> _EXERCISE INSTRUCTIONS_
Print each line below verbatim, skipping every picture.

> _DATA PROVIDED_
□ □ □ □ □
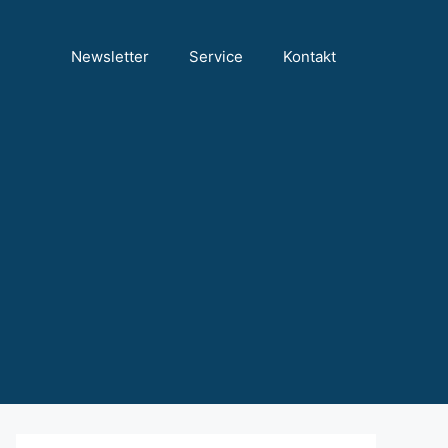
Newsletter
Service
Kontakt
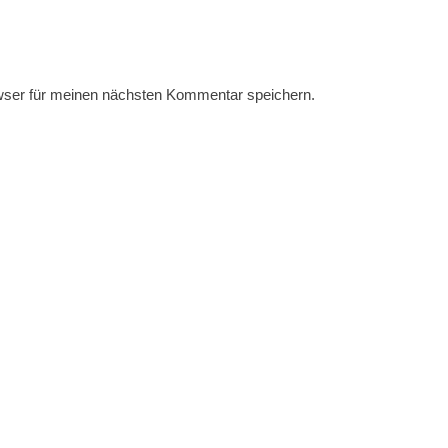
wser für meinen nächsten Kommentar speichern.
□ □ □ □ □
> _OUTPUT_
Newsletter
Service
Kontakt
wser für meinen nächsten Kommentar speichern.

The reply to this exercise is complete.